A 11 de fevereiro de 1986 faleceu em Belo Horizonte, após prolongada
enfermidade, Arthur Versiani Velloso, catedrático de História
da Filosofia da Universidade Federal de Minas Gerais e membro da Academia
Mineira de Letras. Ele foi a própria Filosofia nos anos em
que empolgou centenas de estudantes para os estudos filosóficos
nas suas aulas no Colégio Marconi e na Faculdade de Filosofia da
UFMG. Era um kantista e como admirador de Emmanuel Kant viajou duas
vezes à Alemanha para realizar, em Koenisberg, com o corpo docente
da universidade, a famosa “stoa” kantiana ao túmulo do mestre
alemão.
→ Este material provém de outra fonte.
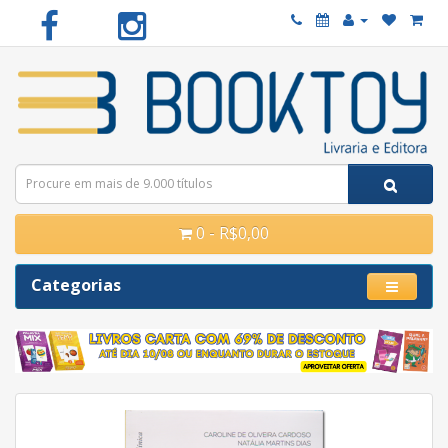
0 - R$0,00
Categorias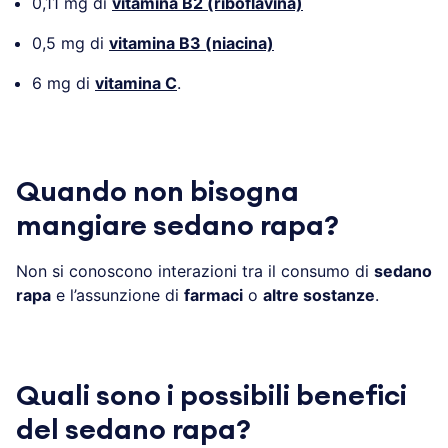
0,11 mg di
vitamina B2 (riboflavina)
0,5 mg di
vitamina B3 (niacina)
6 mg di
vitamina C
.
Quando non bisogna
mangiare sedano rapa?
Non si conoscono interazioni tra il consumo di
sedano
rapa
e l’assunzione di
farmaci
o
altre sostanze
.
Quali sono i possibili benefici
del sedano rapa?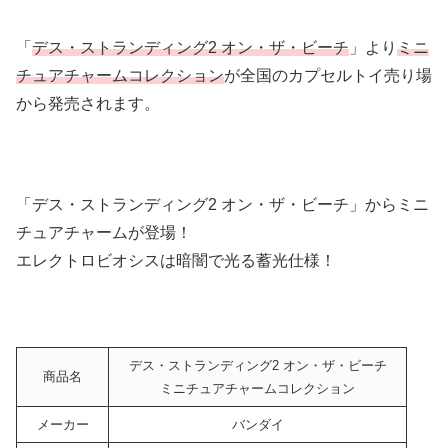
「
デス・ストランディング2 オン・ザ・ビーチ
」より
ミニ
チュアチャームコレクション
が全国のカプセルトイ売り場
から発売されます。
「デス・ストランディング2 オン・ザ・ビーチ」からミニ
チュアチャームが登場！
エレクトロビオシスは暗闇で光る蓄光仕様！
デス・ストランディング2 オン・ザ・ビーチ
商品名
ミニチュアチャームコレクション
メーカー
バンダイ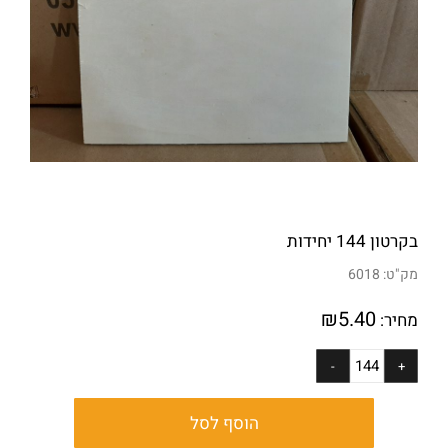
בקרטון 144 יחידות
מק"ט:
6018
₪
5.40
מחיר:
הוסף לסל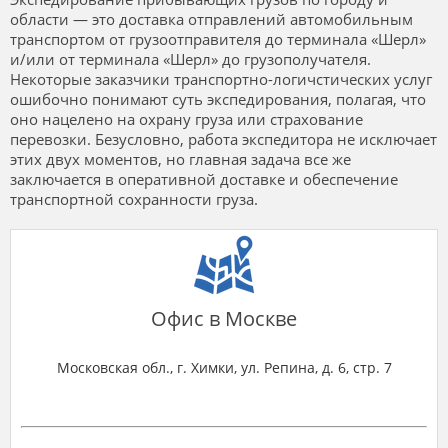
области — это доставка отправлений автомобильным
транспортом от грузоотправителя до терминала «Шерл»
и/или от терминала «Шерл» до грузополучателя.
Некоторые заказчики транспортно-логичстических услуг
ошибочно понимают суть экспедирования, полагая, что
оно нацелено на охрану груза или страхование
перевозки. Безусловно, работа экспедитора не исключает
этих двух моментов, но главная задача все же
заключается в оперативной доставке и обеспечение
транспортной сохранности груза.
Офис в Москве
Московская обл., г. Химки, ул. Репина, д. 6, стр. 7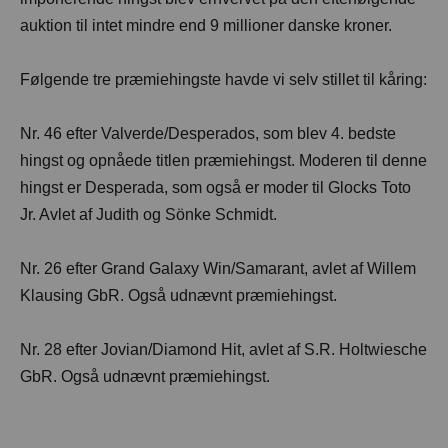
auktion til intet mindre end 9 millioner danske kroner.
Følgende tre præmiehingste havde vi selv stillet til kåring:
Nr. 46 efter Valverde/Desperados, som blev 4. bedste
hingst og opnåede titlen præmiehingst. Moderen til denne
hingst er Desperada, som også er moder til Glocks Toto
Jr. Avlet af Judith og Sönke Schmidt.
Nr. 26 efter Grand Galaxy Win/Samarant, avlet af Willem
Klausing GbR. Også udnævnt præmiehingst.
Nr. 28 efter Jovian/Diamond Hit, avlet af S.R. Holtwiesche
GbR. Også udnævnt præmiehingst.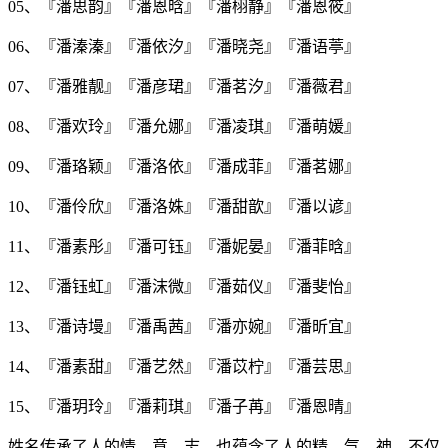
05、『
潘思韵
』『
潘恩晗
』『
潘栩静
』『
潘恩筱
』
06、『
潘溱溱
』『
潘依汐
』『
潘晓尧
』『
潘语葶
』
07、『
潘雅靓
』『
潘彦珺
』『
潘茗汐
』『
潘薇君
』
08、『
潘欢玲
』『
潘允娜
』『
潘凌琪
』『
潘萌媛
』
09、『
潘珞颖
』『
潘洛依
』『
潘成菲
』『
潘茗娜
』
10、『
潘伶欣
』『
潘洛姝
』『
潘甜歆
』『
潘以谚
』
11、『
潘素彤
』『
潘可钰
』『
潘妮晏
』『
潘菲晗
』
12、『
潘钰虹
』『
潘沫微
』『
潘茹仪
』『
潘斐怡
』
13、『
潘诗墁
』『
潘禹茜
』『
潘亦婉
』『
潘昕宜
』
14、『
潘素甜
』『
潘艺然
』『
潘苡柠
』『
潘芸思
』
15、『
潘玥玲
』『
潘莉琪
』『
潘子苒
』『
潘恩晴
』
姓名传承了人的情、意、志，也蕴含了人的精、气、神，不仅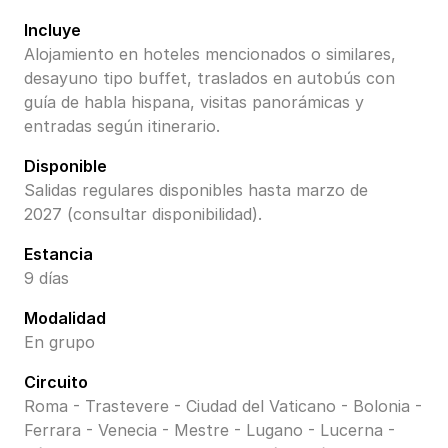
Incluye
Alojamiento en hoteles mencionados o similares,
desayuno tipo buffet, traslados en autobús con
guía de habla hispana, visitas panorámicas y
entradas según itinerario.
Disponible
Salidas regulares disponibles hasta marzo de
2027 (consultar disponibilidad).
Estancia
9 días
Modalidad
En grupo
Circuito
Roma - Trastevere - Ciudad del Vaticano - Bolonia -
Ferrara - Venecia - Mestre - Lugano - Lucerna -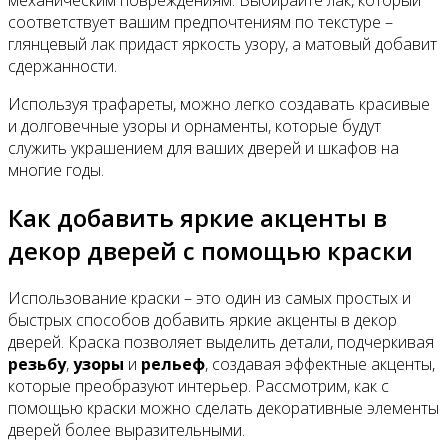
механическим повреждениям. Выбирайте лак, который
соответствует вашим предпочтениям по текстуре –
глянцевый лак придаст яркость узору, а матовый добавит
сдержанности.
Используя трафареты, можно легко создавать красивые
и долговечные узоры и орнаменты, которые будут
служить украшением для ваших дверей и шкафов на
многие годы.
Как добавить яркие акценты в
декор дверей с помощью краски
Использование краски – это один из самых простых и
быстрых способов добавить яркие акценты в декор
дверей. Краска позволяет выделить детали, подчеркивая
резьбу
,
узоры
и
рельеф
, создавая эффектные акценты,
которые преобразуют интерьер. Рассмотрим, как с
помощью краски можно сделать декоративные элементы
дверей более выразительными.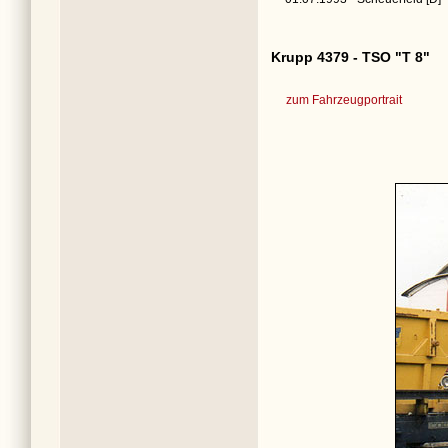
Krupp 4379 - TSO "T 8"
zum Fahrzeugportrait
Tal era sua admiração por aquele filósofo
que mandou fazer, em Belo Horizonte, uma réplica, em granito, da
sua pedra tumular onde estão gravadas as imortais palavras com que
é concluída a Crítica da Razão Prática:
“ Duas coisas enchem o meu espírito de admiração
e respeito, sempre novos e crescentes, quanto mais sobre elas reflito:
o céu estrelado sobre mim e a lei moral em mim”.
Na última vez que fui à Faculdade de Filosofia, ainda na
Rua Carangola, vi, no vestíbulo da faculdade,aquela réplica.
Não sei se ainda permanece nas novas instalações
ou se foi relegado a um depósito. Aquela lápide era,
realmente, estranha e inusitada para aqueles que não conhecem sua
história e não respeitam o passado. Tive a honra de
ter Mestre Velloso na minha banca de Doutoramento quando, em 1973, defendi
minha tese de Psicologia Social. Ele foi extremamente atencioso e
gentil ao deslocar-se de Belo Horizonte até Ribeirão Preto.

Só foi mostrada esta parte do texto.